_SUPPLIED DATA_
--------------------------------------------------

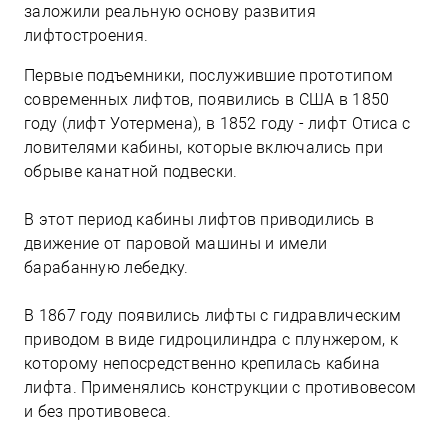
заложили реальную основу развития
лифтостроения.
Первые подъемники, послужившие прототипом
современных лифтов, появились в США в 1850
году (лифт Уотермена), в 1852 году - лифт Отиса с
ловителями кабины, которые включались при
обрыве канатной подвески.
В этот период кабины лифтов приводились в
движение от паровой машины и имели
барабанную лебедку.
В 1867 году появились лифты с гидравлическим
приводом в виде гидроцилиндра с плунжером, к
которому непосредственно крепилась кабина
лифта. Применялись конструкции с противовесом
и без противовеса.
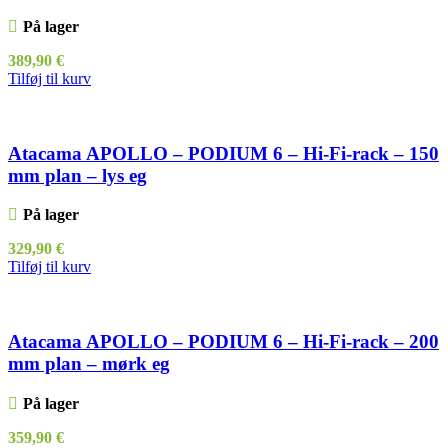
På lager
389,90
€
Tilføj til kurv
Atacama APOLLO – PODIUM 6 – Hi-Fi-rack – 150
mm plan – lys eg
På lager
329,90
€
Tilføj til kurv
Atacama APOLLO – PODIUM 6 – Hi-Fi-rack – 200
mm plan – mørk eg
På lager
359,90
€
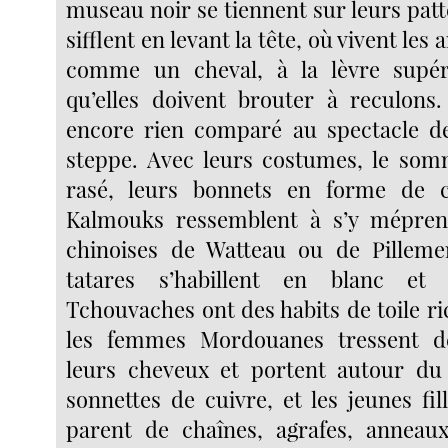
museau noir se tiennent sur leurs patt
sifflent en levant la tête, où vivent les
comme un cheval, à la lèvre supér
qu’elles doivent brouter à reculons.
encore rien comparé au spectacle de
steppe. Avec leurs costumes, le som
rasé, leurs bonnets en forme de 
Kalmouks ressemblent à s’y mépren
chinoises de Watteau ou de Pillem
tatares s’habillent en blanc et
Tchouvaches ont des habits de toile r
les femmes Mordouanes tressent d
leurs cheveux et portent autour du
sonnettes de cuivre, et les jeunes fi
parent de chaînes, agrafes, anneau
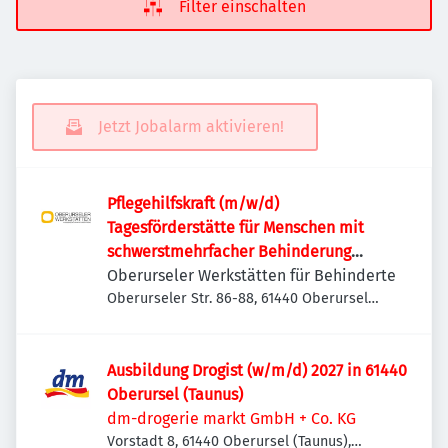
Filter einschalten
Jetzt Jobalarm aktivieren!
Pflegehilfskraft (m/w/d)
Tagesförderstätte für Menschen mit
schwerstmehrfacher Behinderung
und/oder Verhaltensauffälligkeiten
Oberurseler Werkstätten für Behinderte
Oberurseler Str. 86-88, 61440 Oberursel
(Taunus), Deutschland
Ausbildung Drogist (w/m/d) 2027 in 61440
Oberursel (Taunus)
dm-drogerie markt GmbH + Co. KG
Vorstadt 8, 61440 Oberursel (Taunus),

--------------------------------------------------

_EXERCISE REQUIREMENTS_
Repeat, with no pictures, each line from the beginning of the data through the line containing "museau noir se tiennent sur leurs patt", inclusive.

_RESPONSE BELOW_
заложили реальную основу развития
лифтостроения.
Первые подъемники, послужившие прототипом
современных лифтов, появились в США в 1850
году (лифт Уотермена), в 1852 году - лифт Отиса с
ловителями кабины, которые включались при
обрыве канатной подвески.
В этот период кабины лифтов приводились в
движение от паровой машины и имели
барабанную лебедку.
В 1867 году появились лифты с гидравлическим
приводом в виде гидроцилиндра с плунжером, к
которому непосредственно крепилась кабина
лифта. Применялись конструкции с противовесом
и без противовеса.
På lager
389,90
€
Tilføj til kurv
Atacama APOLLO – PODIUM 6 – Hi-Fi-rack – 150
mm plan – lys eg
På lager
329,90
€
Tilføj til kurv
Atacama APOLLO – PODIUM 6 – Hi-Fi-rack – 200
mm plan – mørk eg
På lager
359,90
€
museau noir se tiennent sur leurs patt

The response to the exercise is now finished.